Papers in the Biological Sciences


Date of this Version



PNAS 2022 Vol. 119 No. 39 e2115015119



This article is distributed under Creative Commons Attribution-NonCommercial-NoDerivatives License 4.0


The conservation status of large-bodied mammals is dire. Their decline has serious consequences because they have unique ecological roles not replicated by smaller-bodied animals. Here, we use the fossil record of the megafauna extinction at the terminal Pleistocene to explore the consequences of past biodiversity loss. We characterize the isotopic and body-size niche of a mammal community in Texas before and after the event to assess the influence on the ecology and ecological interactions of surviving species (>1 kg). Preextinction, a variety of C4 grazers, C3 browsers, and mixed feeders existed, similar to modern African savannas, with likely specialization among the two sabertooth species for juvenile grazers.
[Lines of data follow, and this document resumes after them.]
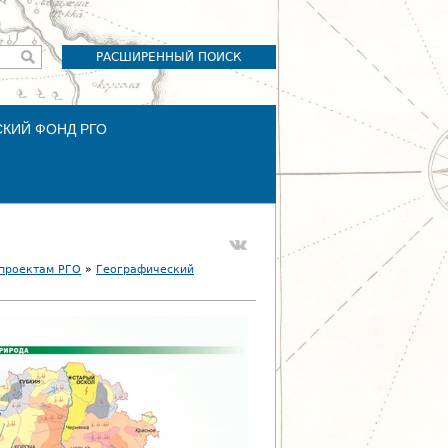
РАСШИРЕННЫЙ ПОИСК
СКИЙ ФОНД РГО
 проектам РГО
»
Географический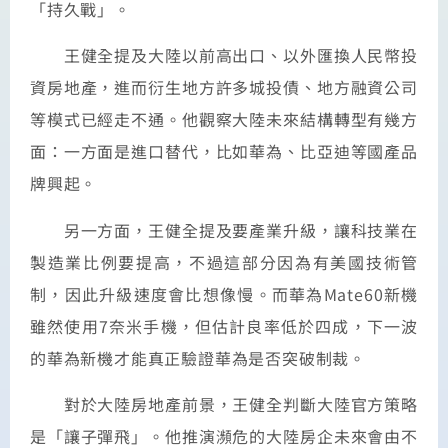
「持久戰」。
王健全提及大陸以前高出口、以外匯換人民幣投
資房地產，進而衍生地方許多城投債、地方融資公司
等模式已經走不通。他觀察大陸未來結構轉型有幾方
面：一方面是進口替代，比如華為、比亞迪等國產品
牌興起。
另一方面，王健全提及要產業升級，讓科技業在
製造業比例要提高，不過這部分因為有美國技術管
制，因此升級速度會比想像慢。而華為Mate60新機
雖然使用7奈米手機，但估計良率低於四成，下一波
的華為新機才能真正驗證華為是否突破制裁。
對於大陸房地產前景，王健全判斷大陸官方策略
是「讓子彈飛」。他推演瀕危的大陸房企未來會由不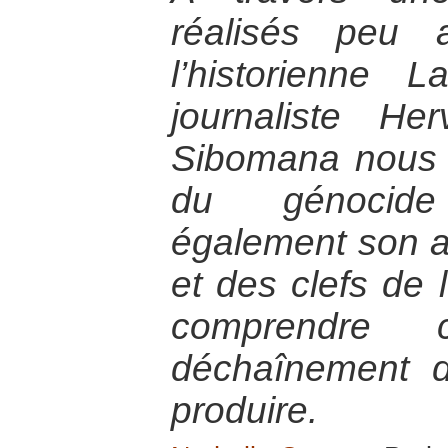
réalisés peu 
l’historienne 
journaliste H
Sibomana nous 
du génocid
également son an
et des clefs de 
comprendre
déchaînement 
produire.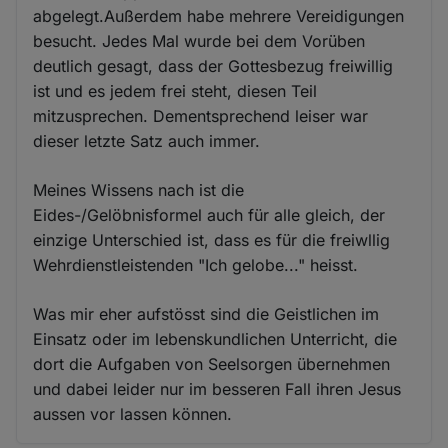
abgelegt.Außerdem habe mehrere Vereidigungen
besucht. Jedes Mal wurde bei dem Vorüben
deutlich gesagt, dass der Gottesbezug freiwillig
ist und es jedem frei steht, diesen Teil
mitzusprechen. Dementsprechend leiser war
dieser letzte Satz auch immer.
Meines Wissens nach ist die
Eides-/Gelöbnisformel auch für alle gleich, der
einzige Unterschied ist, dass es für die freiwllig
Wehrdienstleistenden "Ich gelobe..." heisst.
Was mir eher aufstösst sind die Geistlichen im
Einsatz oder im lebenskundlichen Unterricht, die
dort die Aufgaben von Seelsorgen übernehmen
und dabei leider nur im besseren Fall ihren Jesus
aussen vor lassen können.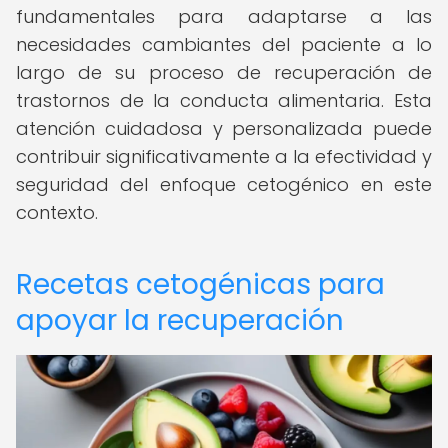
fundamentales para adaptarse a las
necesidades cambiantes del paciente a lo
largo de su proceso de recuperación de
trastornos de la conducta alimentaria. Esta
atención cuidadosa y personalizada puede
contribuir significativamente a la efectividad y
seguridad del enfoque cetogénico en este
contexto.
Recetas cetogénicas para
apoyar la recuperación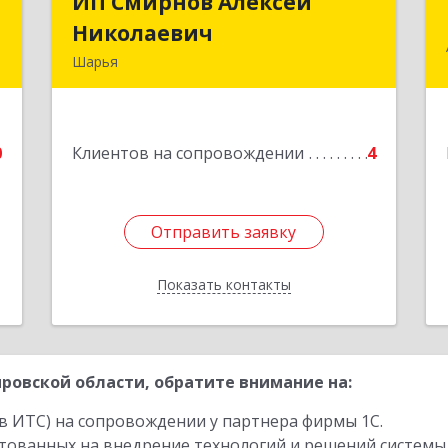
л
ИП Смирнов Алексей
ИП Смирнов Алексей
ч
Николаевич
Николаевич
Шарья
д
Подробнее
.
0
Клиентов на сопровождении
4
е
Отправить заявку
Отправить заявку
Показать контакты
Назад
ровской области, обратите внимание на:
в ИТС) на сопровождении у партнера фирмы 1С.
стованных на внедрение технологий и решений системы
Postextinction, body size and isotopic niche space were lost, and the δ13C and δ15N values of some survivors shifted. We see mesocarnivore release within the Felidae: the jaguar, now an apex carnivore, moved into the specialized isotopic niche previously occupied by extinct cats. Puma, previously absent, became common and lynx shifted toward consuming more C4-based resources. Lagomorphs were the only herbivores to shift toward C4 resources. Body size changes from the Pleistocene to Holocene were species-specific, with some animals (deer, hare) becoming significantly larger and others smaller (bison, rabbits) or exhibiting no change to climate shifts or biodiversity loss. Overall, the Holocene body-size-isotopic niche was drastically reduced and considerable ecological complexity lost. We conclude biodiversity loss led to reorganization of survivors and many “missing pieces” within our community; without intervention, the loss of Earth’s remaining ecosystems that support megafauna will likely suffer the same fate.